Quirke tomó un bolígrafo plateado, de rosca, que llevaba en el bolsillo, y comenzó a enredar con él. Hackett se recostó en su sillón, que rechinó; lanzó una bocanada de humo al techo y lo contempló con la cara ladeada, con un brillo de afecto en los ojos, aun cuando sus ojillos castaños, oscuros, fueran tan penetrantes como siempre. La última vez que se habían visto fue en una mañana, dos años antes, cuando Quirke fue a visitarlo a su despacho con pruebas sobre los culposos secretos que guardaba el Juez y con una lista de nombres, los nombres de quienes compartían con él la culpa. Más adelante, por teléfono, Hackett le dijo: «Han formado un círculo con las carretas,
señor Quirke, y nosotros somos un par de indios desdichados, que podemos hartarnos a lanzar todas las flechas que nos dé la gana». Los dos eran conscientes de que hoy no comentarían aquel asunto: ¿quedaba acaso algo que decir? Era historia, estaba zanjado, olvidado, y todos los cuerpos estaban debidamente enterrados, aunque, según reflexionó Quirke, más bien casi todos lo estaban.

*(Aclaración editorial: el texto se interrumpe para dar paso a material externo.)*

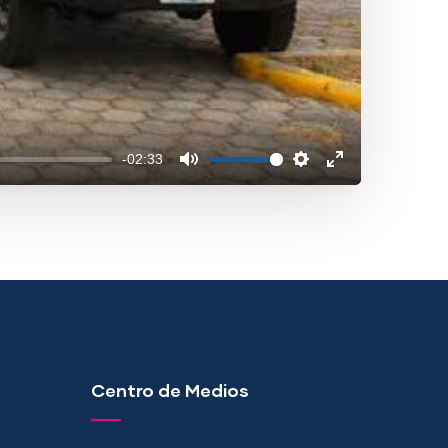
-02:33
Centro de Medios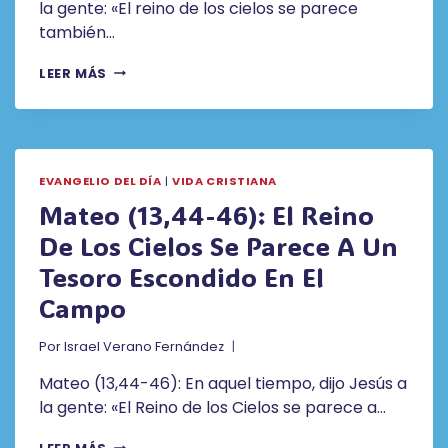
la gente: «El reino de los cielos se parece
también…
MATEO
LEER MÁS
(13,47-
53):
UN
PADRE
DE
EVANGELIO DEL DÍA
|
VIDA CRISTIANA
FAMILIA
QUE
Mateo (13,44-46): El Reino
VA
De Los Cielos Se Parece A Un
SACANDO
DEL
Tesoro Escondido En El
ARCA
LO
Campo
NUEVO
Y
Por
Israel Verano Fernández
LO
ANTIGUO
Mateo (13,44-46): En aquel tiempo, dijo Jesús a
la gente: «El Reino de los Cielos se parece a…
MATEO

– Un día espléndido -dijo Hackett-. Con todo lo que llovió la semana pasada, creí que nos íbamos a quedar sin verano -el destello de sus ojos brilló un poco más-. Supongo que se irá usted a la playa, siendo como es dueño de su tiempo. O a las carreras… Si no recuerdo mal, tiene usted buen ojo para los caballos, ¿no? ¿O lo estoy confundiendo con otra persona?
– Me temo que me confunde con otro -dijo Quirke de mala gana, acordándose del desastroso día que había pasado con Mal en Leopardstown. Fumaron un rato en silencio.